Some people might suggest that summer is not the time for slow-roasting tomatoes—after all, they’re so good raw at this time of the year—and that this method should be saved for boosting the flavor of lackluster winter tomatoes. I could not disagree more. By starting with tomatoes at their best, you get the best tomato conserva. Sure, you can make it in January with out-of-season tomatoes, but it won’t be nearly as good as the conserva you make in summer. Plus, making tomato conserva is a good way to use up all those tomatoes from the garden.
Tomato conserva is endlessly versatile. In the recipes that follow, I use it in place of canned tomatoes in classic pasta all’ Amatriciana, where the conserva’s sweetness plays off the spicy crushed red pepper flakes and salty pancetta. I also use it to make a vinaigrette that I drizzle over colorful slices of heirloom tomatoes and Burrata cheese for the ultimate summer salad.

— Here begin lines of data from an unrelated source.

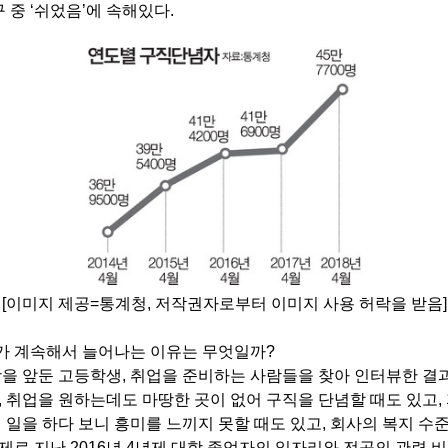
 중 ‘쉬었음’에 속해있다.
[이미지 제공=통계청, 저작권자로부터 이미지 사용 허락을 받음]
가 계속해서 늘어나는 이유는 무엇일까?
 앞둔 고등학생, 취업을 준비하는 사람들을 찾아 인터뷰한 결
고, 취업을 원하는데도 마땅한 곳이 없어 구직을 단념할 때도 있고,
일을 하다 보니 흥미를 느끼지 못할 때도 있고, 회사의 복지 수
제로 지난 2016년 4년제 대학 졸업자의 일자리와 전공의 관련 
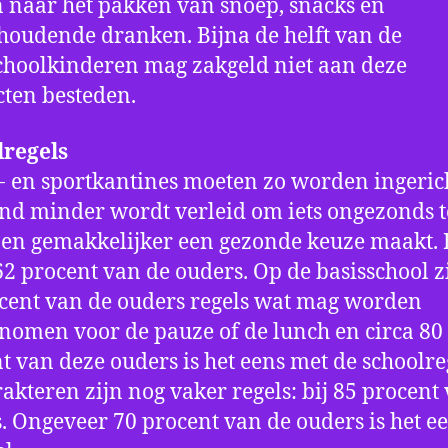
 naar het pakken van snoep, snacks en
houdende dranken. Bijna de helft van de
choolkinderen mag zakgeld niet aan deze
ten besteden.
lregels
- en sportkantines moeten zo worden ingeric
nd minder wordt verleid om iets ongezonds t
en gemakkelijker een gezonde keuze maakt. 
62 procent van de ouders. Op de basisschool zi
cent van de ouders regels wat mag worden
omen voor de pauze of de lunch en circa 80
t van deze ouders is het eens met de schoolre
rakteren zijn nog vaker regels: bij 85 procent
. Ongeveer 70 procent van de ouders is het e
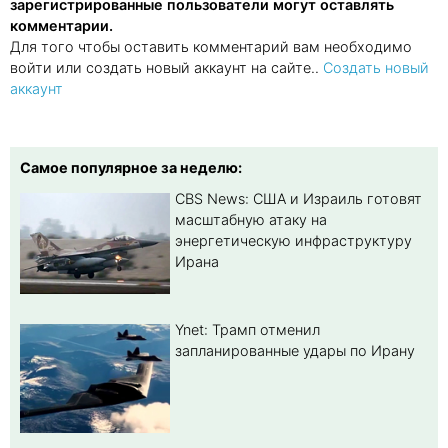
зарегистрированные пользователи могут оставлять
комментарии.
Для того чтобы оставить комментарий вам необходимо
войти или создать новый аккаунт на сайте..
Создать новый
аккаунт
Самое популярное за неделю:
CBS News: США и Израиль готовят
масштабную атаку на
энергетическую инфраструктуру
Ирана
Ynet: Трамп отменил
запланированные удары по Ирану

Beyond these recipes, tomato conserva is delicious on pizza, over polenta, or added to a spinach or bread salad. It’s great on sandwiches or alongside them, like a relish. At my more casual restaurant, Alla Spina, we serve a tomato conserva as a condiment for our Taleggio and roasted pepper grilled cheese. And one of my favorite casual suppers consists of topping grilled bread with some tomato conserva, fresh goat cheese, chopped thyme, and a fried egg.

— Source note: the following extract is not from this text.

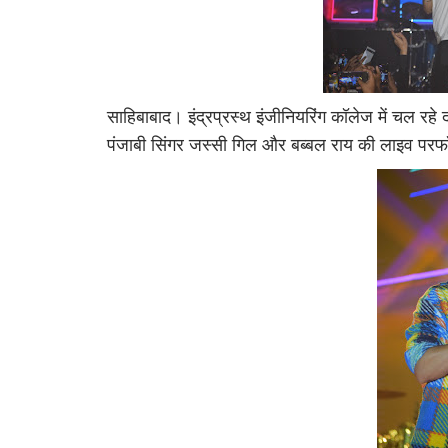
साहिबाबाद। इंद्रप्रस्थ इंजीनियरिंग कॉलेज में चल र
पंजाबी सिंगर जस्सी गिल और बब्बल राय की लाइव परफॉर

I also make a sweeter version of tomato conserva by omitting the garlic and sprinkling the tomatoes with some sugar. Sweet tomato conserva is fantastic over pound cake, olive oil cake, or ricotta cheesecake. I also love it chopped and spooned over olive oil gelato or even good old-fashioned vanilla ice cream.
You’re bound to find your own favorite ways to use tomato conserva once you make it yourself (and it’s so easy, there’s no excuse not to). Just don’t wait until winter.
You say conserva…
Italian cooking aficionados might rightfully note that in Italy, a tomato conserva is more like a tomato paste. I call these tomatoes “conserva” because their texture is like a conserve (a whole-fruit jam). The method is also a way of getting another week from really ripe tomatoes. And though I go through conserva so fast that I don’t need to do this, you can freeze roasted tomatoes for a couple of months, “conserving” them for winter.
How to choose juicy tomatoes
You know when you lift a potted plant and it’s really light, it means the soil is dry? It’s the same with a tomato. If it’s heavy, then it’s nice and juicy, and vice versa. So pick one up to feel its weight. Then bring it to your nose. Even from the outside, it should have a strong tomato fragrance; if not, put it down and keep looking. For making conserva, you want tomatoes that are ripe but not mushy; save the mushy ones for the saucepot.